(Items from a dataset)
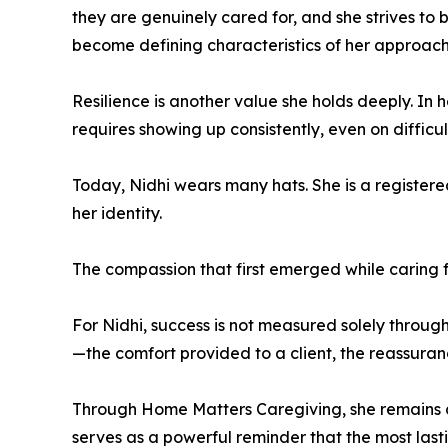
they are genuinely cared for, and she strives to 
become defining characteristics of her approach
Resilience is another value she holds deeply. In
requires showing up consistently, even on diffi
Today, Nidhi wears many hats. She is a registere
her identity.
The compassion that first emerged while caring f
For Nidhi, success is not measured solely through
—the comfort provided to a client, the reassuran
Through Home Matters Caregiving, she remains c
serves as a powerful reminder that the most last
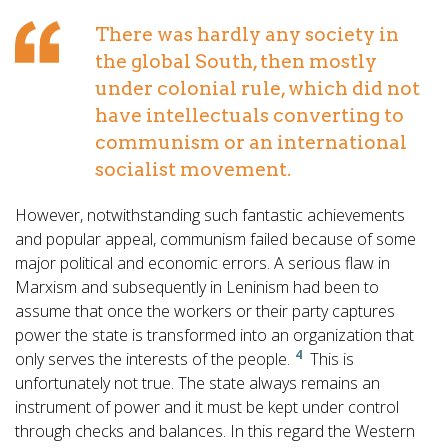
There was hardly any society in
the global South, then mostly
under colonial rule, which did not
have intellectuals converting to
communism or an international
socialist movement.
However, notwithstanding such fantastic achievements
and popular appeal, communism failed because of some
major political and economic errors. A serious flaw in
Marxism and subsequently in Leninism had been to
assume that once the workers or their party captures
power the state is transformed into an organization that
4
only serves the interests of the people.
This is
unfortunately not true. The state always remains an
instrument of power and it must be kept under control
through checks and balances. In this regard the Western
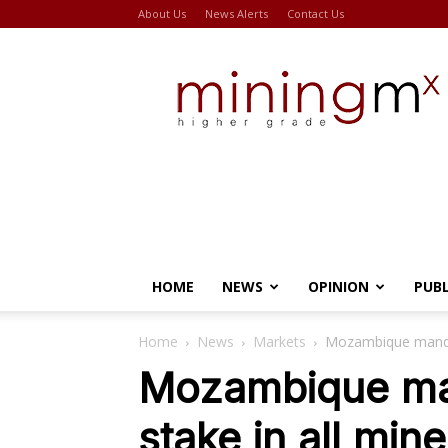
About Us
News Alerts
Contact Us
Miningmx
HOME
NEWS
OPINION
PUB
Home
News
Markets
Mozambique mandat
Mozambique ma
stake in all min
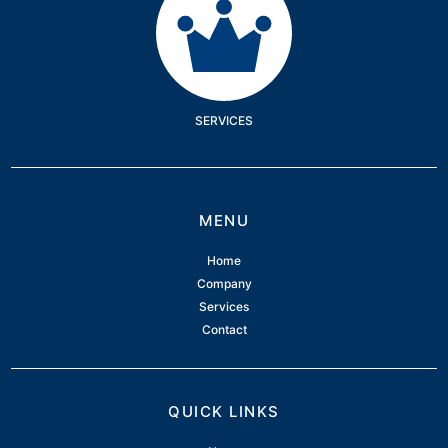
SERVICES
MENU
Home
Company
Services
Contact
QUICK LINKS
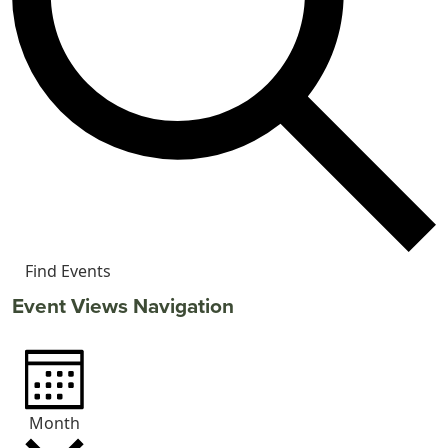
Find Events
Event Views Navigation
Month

§ Work required: Apart from the pictures, set down all the entries above exactly.

§ Answer for this exercise:
they are genuinely cared for, and she strives to 
become defining characteristics of her approach
Resilience is another value she holds deeply. In
requires showing up consistently, even on diffi
Today, Nidhi wears many hats. She is a registere
her identity.
The compassion that first emerged while caring f
For Nidhi, success is not measured solely through
—the comfort provided to a client, the reassuran
Through Home Matters Caregiving, she remains c
serves as a powerful reminder that the most last
There was hardly any society in
the global South, then mostly
under colonial rule, which did not
have intellectuals converting to
communism or an international
socialist movement.
However, notwithstanding such fantastic achievements
and popular appeal, communism failed because of some
major political and economic errors. A serious flaw in
Marxism and subsequently in Leninism had been to
assume that once the workers or their party captures
power the state is transformed into an organization that
4
only serves the interests of the people.
This is
unfortunately not true. The state always remains an
instrument of power and it must be kept under control
through checks and balances. In this regard the Western
About Us
News Alerts
Contact Us
Miningmx
HOME
NEWS
OPINION
PUB
Home
News
Markets
Mozambique mandat
Mozambique ma
stake in all min
SERVICES
MENU
Home
Company
Services
Contact
QUICK LINKS
Find Events
Event Views Navigation
Month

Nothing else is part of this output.